周年事業の担当者は、本業と兼務で周年準備を進めていかれる方が多く、「現在の業務も忙しいのに、周年の仕事までできない。」と言ったお悩みも多くお聞きします。

  • そもそもどの部署がやるものなのか?
  • どんな部署と連携してやるものなのか?
  • 計画決定までと実行は体制を分けるのか?

なども何も決まっておらず、不安を感じる方が多いようです。

周年事業の担当者に任命されたからといって、すべての実務を行わなければならないわけではありません。

周年プロジェクトの人選は企業によってさまざまですが、多くの場合、周年事業の管理を行う「事務局」と、具体的な施策の企画や実行を行う「実行委員」に分けてプロジェクトを進めていくケースが多いです。
周年担当者は「プロジェクトマネジメント」に近く、進行管理を行っていくのが主な役割です。

事務局は当初周年の担当として任命された部署のメンバーで構成し、その後周年を円滑に進めていくための「実行委員」を選定し、彼らに実務を行っていってもらいます。

7、周年プロジェクトメンバーの人選は?

周年事業では、プロジェクトを円滑に進め、効果的な施策を検討していくために各部署の意見を尊重することが大事です。
そのため、主要メンバーを核とした実行委員を結成し、集合知で周年イヤーのコンセプト・施策などを決めていく企業が多いです。

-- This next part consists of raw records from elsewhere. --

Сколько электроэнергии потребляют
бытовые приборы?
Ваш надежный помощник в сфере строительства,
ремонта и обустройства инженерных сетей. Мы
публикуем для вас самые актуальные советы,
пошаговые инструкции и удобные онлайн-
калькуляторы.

主要メンバーは、下記の条件で各担当部門長に推薦してもらいましょう。

7-1、主要メンバーの選びのポイント

  • 周年を自分事化してくれる社員
  • 周囲に影響を与えることができる社員
  • 多くの社員から人望がある社員
  • 将来の経営を支えるキャリア社員
  • 現状に危機感をもち成長意欲のある社員

また、これらの主要メンバー決定後は、彼らの意識啓発、ベクトル合わせ、モチベーションアップが非常に重要となります。